## TASK DESCRIPTION
How many lines in the records below include "Путина"? Answer with the number only.
☆ ☆ ☆ ☆ ☆ ☆ ☆
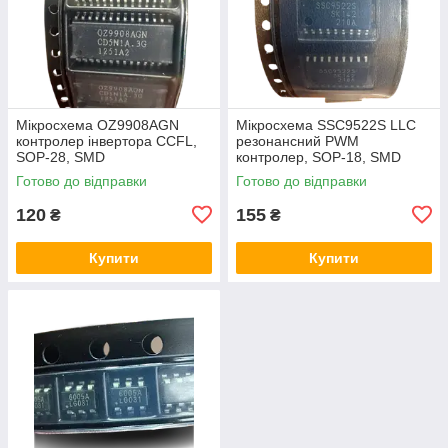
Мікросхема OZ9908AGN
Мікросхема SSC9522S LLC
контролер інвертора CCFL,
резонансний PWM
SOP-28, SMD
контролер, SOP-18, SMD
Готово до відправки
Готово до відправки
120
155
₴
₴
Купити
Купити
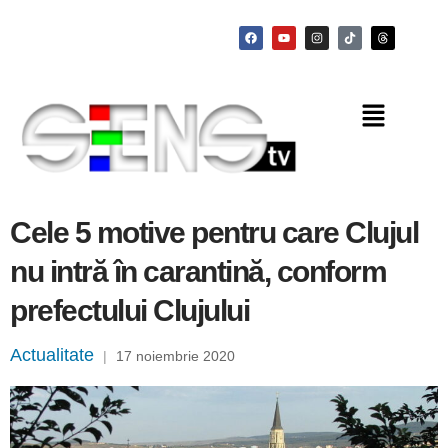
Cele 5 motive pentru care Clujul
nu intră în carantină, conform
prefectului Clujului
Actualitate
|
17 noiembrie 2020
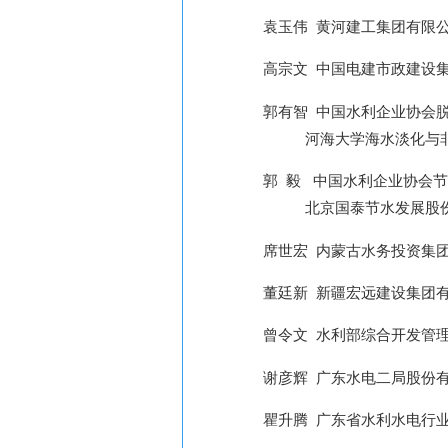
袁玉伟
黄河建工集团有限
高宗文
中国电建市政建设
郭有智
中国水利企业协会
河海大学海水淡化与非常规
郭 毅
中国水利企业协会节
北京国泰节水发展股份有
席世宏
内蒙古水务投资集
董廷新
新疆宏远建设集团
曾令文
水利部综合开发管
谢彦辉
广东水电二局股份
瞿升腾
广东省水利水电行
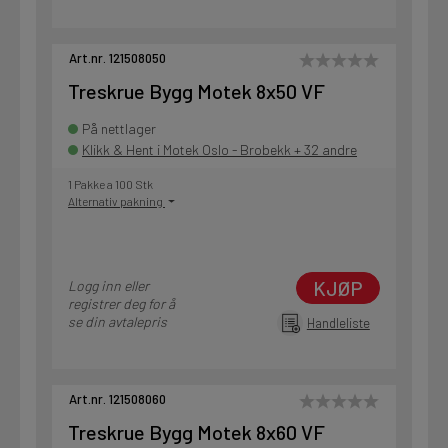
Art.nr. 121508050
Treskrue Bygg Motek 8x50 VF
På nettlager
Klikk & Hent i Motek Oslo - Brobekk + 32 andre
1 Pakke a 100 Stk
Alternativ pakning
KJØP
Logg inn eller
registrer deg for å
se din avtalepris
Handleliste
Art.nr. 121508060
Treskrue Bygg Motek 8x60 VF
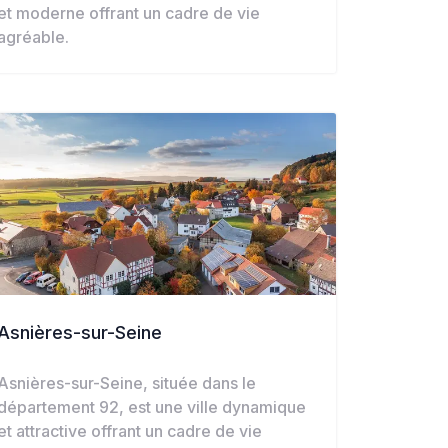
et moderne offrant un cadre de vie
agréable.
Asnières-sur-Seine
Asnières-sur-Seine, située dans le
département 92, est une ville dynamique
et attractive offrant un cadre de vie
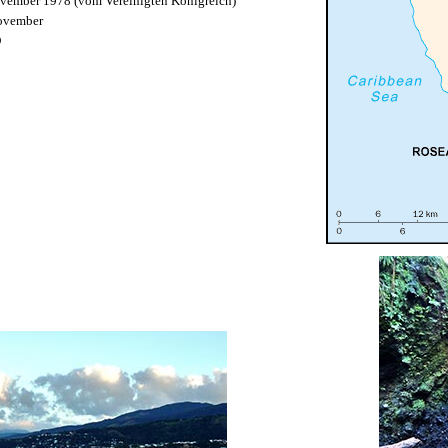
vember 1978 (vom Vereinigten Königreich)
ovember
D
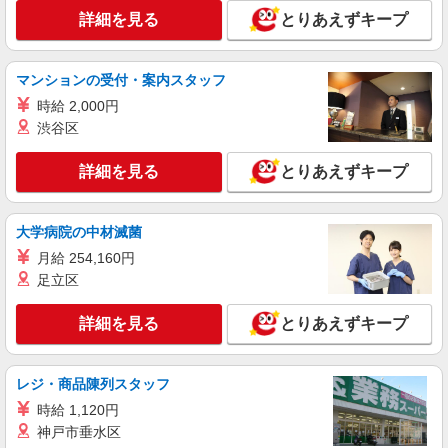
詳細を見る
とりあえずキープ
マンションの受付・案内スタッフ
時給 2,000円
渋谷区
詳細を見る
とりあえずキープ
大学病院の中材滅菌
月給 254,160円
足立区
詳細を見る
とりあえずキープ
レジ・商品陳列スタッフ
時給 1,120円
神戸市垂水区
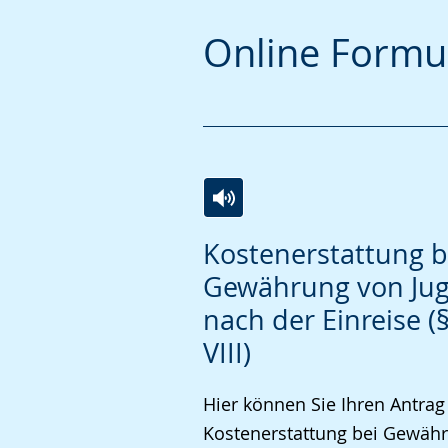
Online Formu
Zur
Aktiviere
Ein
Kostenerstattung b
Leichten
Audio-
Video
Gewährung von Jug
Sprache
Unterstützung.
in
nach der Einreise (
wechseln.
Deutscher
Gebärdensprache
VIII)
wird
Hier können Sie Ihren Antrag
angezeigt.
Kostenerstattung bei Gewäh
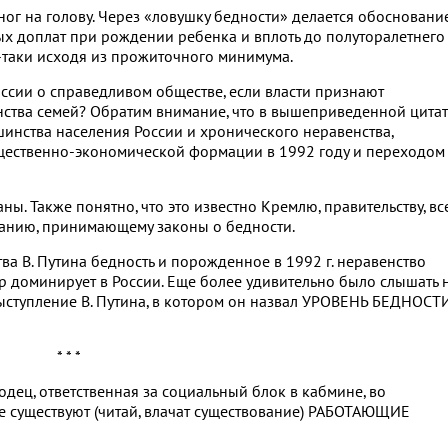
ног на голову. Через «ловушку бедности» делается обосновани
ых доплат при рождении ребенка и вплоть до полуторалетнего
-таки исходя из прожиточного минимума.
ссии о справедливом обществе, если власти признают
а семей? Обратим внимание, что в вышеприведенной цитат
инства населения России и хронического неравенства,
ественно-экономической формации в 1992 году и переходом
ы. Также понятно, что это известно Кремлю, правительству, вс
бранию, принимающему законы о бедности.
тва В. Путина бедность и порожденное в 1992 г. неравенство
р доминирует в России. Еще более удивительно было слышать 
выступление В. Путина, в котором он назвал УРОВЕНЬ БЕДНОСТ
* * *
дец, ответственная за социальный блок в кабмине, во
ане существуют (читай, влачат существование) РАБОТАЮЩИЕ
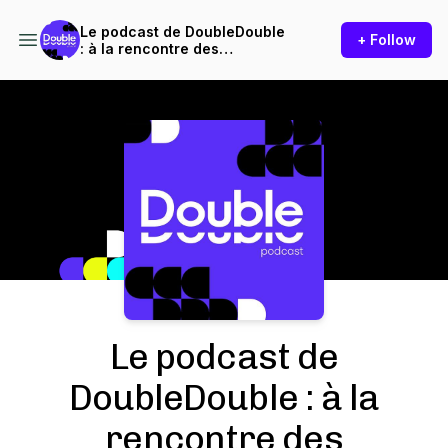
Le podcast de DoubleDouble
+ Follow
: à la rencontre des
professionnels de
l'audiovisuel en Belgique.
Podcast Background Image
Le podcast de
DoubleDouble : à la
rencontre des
☆ ☆ ☆ ☆ ☆ ☆ ☆
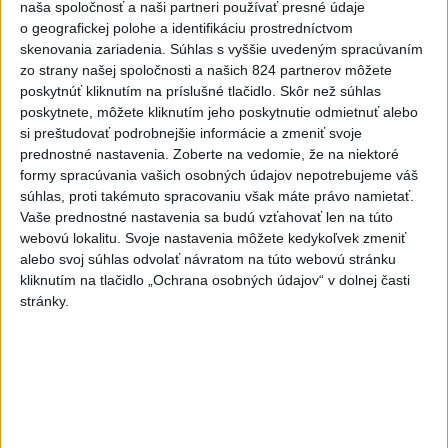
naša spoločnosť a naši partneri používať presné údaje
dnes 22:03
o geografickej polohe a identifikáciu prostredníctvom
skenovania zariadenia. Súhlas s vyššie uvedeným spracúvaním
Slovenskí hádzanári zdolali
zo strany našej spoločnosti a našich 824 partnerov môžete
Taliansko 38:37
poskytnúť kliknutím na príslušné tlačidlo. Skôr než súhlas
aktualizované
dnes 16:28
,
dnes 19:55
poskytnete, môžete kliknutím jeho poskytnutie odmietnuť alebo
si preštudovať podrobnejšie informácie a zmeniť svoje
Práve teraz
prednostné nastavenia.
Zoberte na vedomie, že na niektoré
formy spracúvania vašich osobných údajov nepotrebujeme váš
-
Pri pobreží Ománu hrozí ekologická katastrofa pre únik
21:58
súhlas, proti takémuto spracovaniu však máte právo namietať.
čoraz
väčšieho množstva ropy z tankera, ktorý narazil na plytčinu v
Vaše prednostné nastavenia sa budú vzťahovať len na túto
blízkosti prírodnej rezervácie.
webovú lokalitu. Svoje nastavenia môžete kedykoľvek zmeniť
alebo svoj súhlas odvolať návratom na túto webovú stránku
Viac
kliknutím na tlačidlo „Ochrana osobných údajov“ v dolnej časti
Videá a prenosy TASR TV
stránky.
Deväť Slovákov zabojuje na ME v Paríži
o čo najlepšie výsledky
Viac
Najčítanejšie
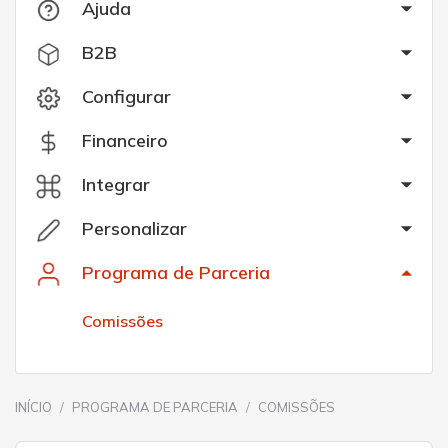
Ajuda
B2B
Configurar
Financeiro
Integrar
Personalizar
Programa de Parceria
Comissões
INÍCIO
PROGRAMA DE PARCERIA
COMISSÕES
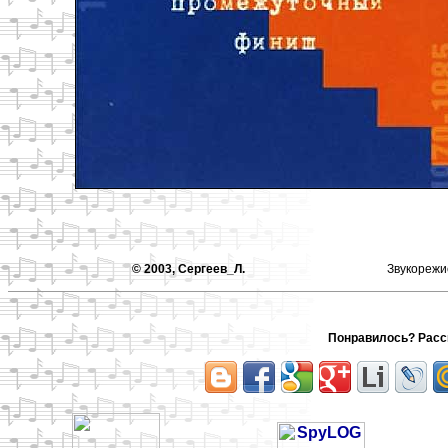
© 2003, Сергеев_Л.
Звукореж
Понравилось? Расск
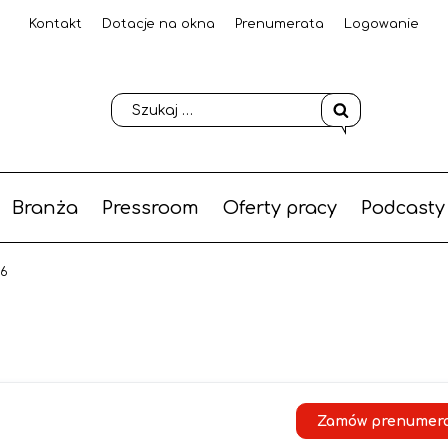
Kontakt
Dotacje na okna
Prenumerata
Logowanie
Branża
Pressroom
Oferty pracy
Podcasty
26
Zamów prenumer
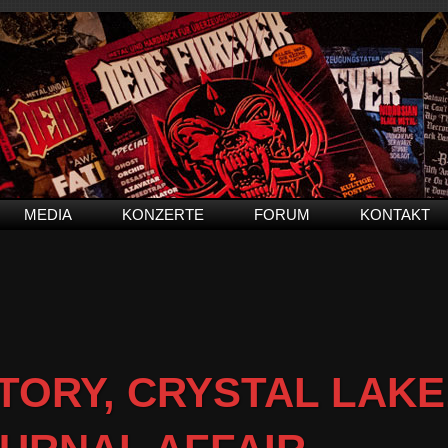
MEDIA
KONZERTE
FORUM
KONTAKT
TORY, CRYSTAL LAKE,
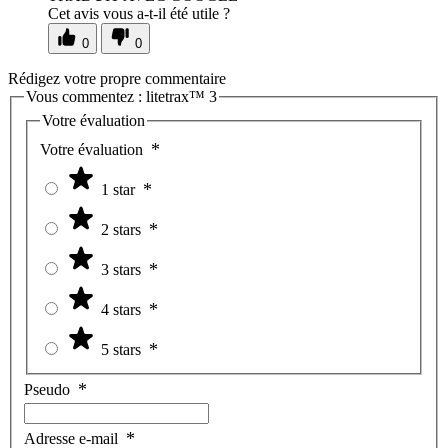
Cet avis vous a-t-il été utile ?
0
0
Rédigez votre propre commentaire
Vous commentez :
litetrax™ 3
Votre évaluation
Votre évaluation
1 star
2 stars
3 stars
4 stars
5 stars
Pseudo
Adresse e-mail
☆ ☆ ☆ ☆ ☆ ☆ ☆
## THE ANSWER
2